I waffled a bit on my opinion of this site, but the best way to categorize the
site is to think of it like a design aggregator. The aggregation is a bit more
focused and driven by the members, which effectively weeds out the general
crap you'd find on any other free-for-all design site. By this metric, signal-
to-noise is extremely high, and the site is a success.

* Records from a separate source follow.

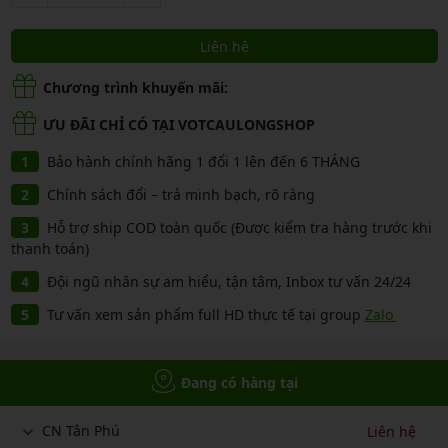
Liên hệ
Chương trình khuyến mãi:
ƯU ĐÃI CHỈ CÓ TẠI VOTCAULONGSHOP
Bảo hành chính hãng 1 đổi 1 lên đến 6 THÁNG
Chính sách đổi – trả minh bạch, rõ ràng
Hỗ trợ ship COD toàn quốc (Được kiểm tra hàng trước khi
thanh toán)
Đội ngũ nhân sự am hiểu, tận tâm, Inbox tư vấn 24/24
Tư vấn xem sản phẩm full HD thực tế tại group
Zalo
Đang có hàng tại
CN Tân Phú
Liên hệ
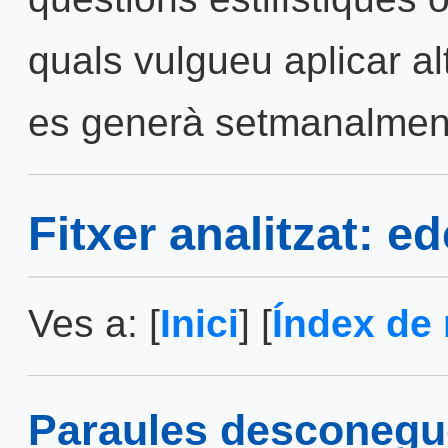
quals vulgueu aplicar al
es generà setmanalmen
Fitxer analitzat: 
Ves a: [
Inici
] [
Índex de 
Paraules desconegu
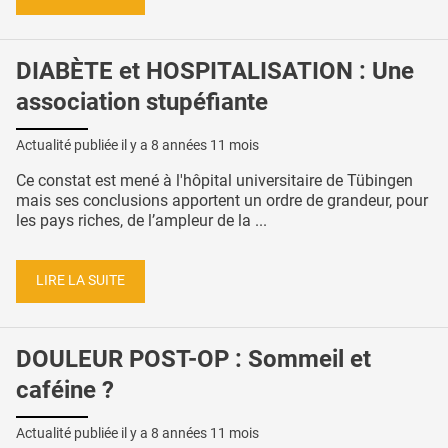
DIABÈTE et HOSPITALISATION : Une
association stupéfiante
Actualité publiée il y a
8 années 11 mois
Ce constat est mené à l'hôpital universitaire de Tübingen
mais ses conclusions apportent un ordre de grandeur, pour
les pays riches, de l’ampleur de la ...
LIRE LA SUITE
DOULEUR POST-OP : Sommeil et
caféine ?
Actualité publiée il y a
8 années 11 mois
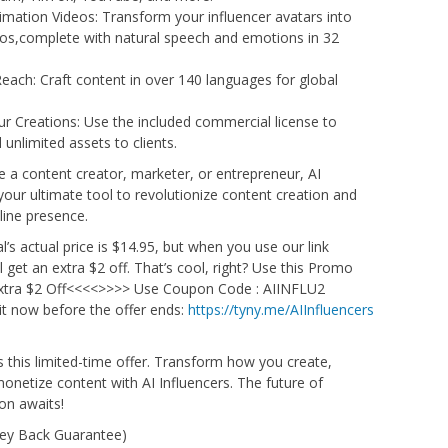
mation Videos: Transform your influencer avatars into
os,complete with natural speech and emotions in 32
Reach: Craft content in over 140 languages for global
r Creations: Use the included commercial license to
 unlimited assets to clients.
 a content creator, marketer, or entrepreneur, AI
 your ultimate tool to revolutionize content creation and
line presence.
s actual price is $14.95, but when you use our link
l get an extra $2 off. That’s cool, right? Use this Promo
xtra $2 Off<<<<>>>> Use Coupon Code : AIINFLU2
t now before the offer ends:
https://tyny.me/AIInfluencers
s this limited-time offer. Transform how you create,
onetize content with AI Influencers. The future of
on awaits!
ey Back Guarantee)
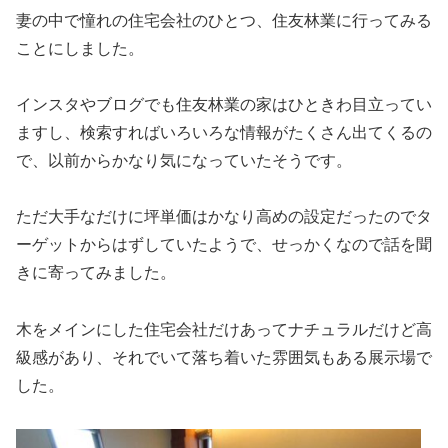
妻の中で憧れの住宅会社のひとつ、住友林業に行ってみる
ことにしました。
インスタやブログでも住友林業の家はひときわ目立ってい
ますし、検索すればいろいろな情報がたくさん出てくるの
で、以前からかなり気になっていたそうです。
ただ大手なだけに坪単価はかなり高めの設定だったのでタ
ーゲットからはずしていたようで、せっかくなので話を聞
きに寄ってみました。
木をメインにした住宅会社だけあってナチュラルだけど高
級感があり、それでいて落ち着いた雰囲気もある展示場で
した。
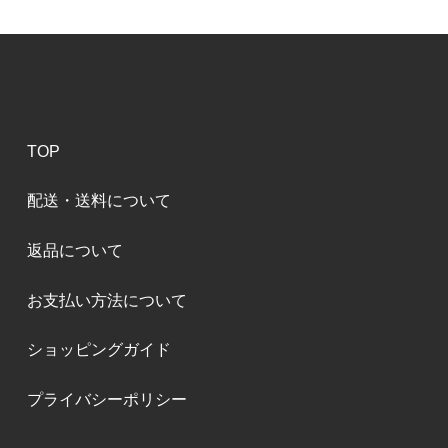
TOP
配送・送料について
返品について
お支払い方法について
ショッピングガイド
プライバシーポリシー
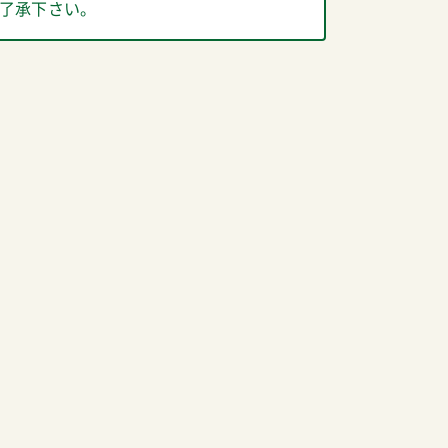
了承下さい。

However, the elitist vibe that this whole site creates doesn't sit well with
me. I hated that crap in high school, and my feelings haven't changed much on
that in the intervening 20 years. Dan and his community can keep the site
private. I didn't start designing to win popularity contests. This, to me, is
also a failure of the site.

Also, realize where this is being posted. Most news here concerns start-up
businesses. If you have no profitability, and are a communal-invite-only image
posting site, it sounds like it will be a failure. As a pet project, I'm sure
it can sustain itself indefinitely.

Aside from all that, I do like the site on its technical merit alone. Somebody
create a site that does the same thing, but is open to the public. 120,000
pixels, a way to screen grab easily, and a REGISTRATION PROCESS. I'll sign up.

------
kadavy
The "All-Stars" list looks a lot like my "you are following" on Twitter.

------
est
Image a twitter for composers.

------
hoop
The intentionally misspelled name could be a challenge to new users as it may
be confusing.

Also, when I hear the word "dribble" I think of pee, preventing me from taking
the site seriously.

Just my two cents.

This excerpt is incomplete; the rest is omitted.